There have been numerous efforts to introduce reforms addressing these concerns. The Housing Executive was created and adopted an allocation process based on objective need. Fair employment legislation was enacted to address discrimination in employment on grounds of religion or political opinion. The Fair Employment laws were gradually strengthened resulting in the Fair Employment and Treatment Order (FETO) 1998. The Fair Employment legislation provides for robust legal intervention in the workplace through monitoring, and recent reviews of the labour market show that inequalities in this area have reduced. The 1998 Belfast/Good Friday Agreement 1998 (GFA 1998) introduced some important provisions in relation to socio-economic rights, and more particularly equality.

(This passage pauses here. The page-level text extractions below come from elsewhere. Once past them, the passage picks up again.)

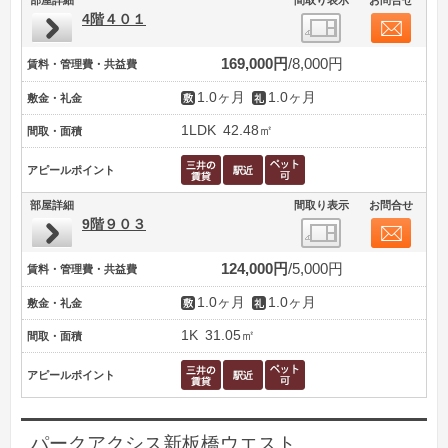
4階４０１
169,000円
8,000円
賃料・管理費・共益費
1.0ヶ月
1.0ヶ月
敷金・礼金
1LDK
42.48㎡
間取・面積
アピールポイント
部屋詳細
間取り表示
お問合せ
9階９０３
124,000円
5,000円
賃料・管理費・共益費
1.0ヶ月
1.0ヶ月
敷金・礼金
1K
31.05㎡
間取・面積
アピールポイント
パークアクシス新板橋ウエスト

The Agreement provides for a (then ground-breaking) equality mainstreaming obligation. This was legislated for in section 75 of the Northern Ireland Act, requiring designated public authorities to have due regard to the need to promote equality of opportunity across nine grounds. The Agreement also provided for a single equality commission to monitor and enforce equality and anti-discrimination law, including disability law. The equality legislation does not protect socio-economic rights or prohibit discrimination based on socio-economic status, but the protection of equality and socio-economic rights are in practice intertwined. The Agreement also includes commitments on economic, social and cultural ‘issues’, including regional and economic development and social cohesion, protecting the environment, employment equality reform, linguistic diversity (especially on promotion of the Irish language), and on the use of symbols and emblems.

While the 1998 Agreement and subsequent agreements have provided some support for socio-economic rights and equality rights, the local political context of power-sharing government has to be considered. In numerous respects there has either been inaction or actual slippage in the protection of socio-economic rights and equality.

The EU is directly relevant to the protection of socio-economic rights and equality. There is especial significance in relation to equality law. EU support for economic and social development in Northern Ireland, and for cross-border programmes, has also been important for maintaining socio-economic standards.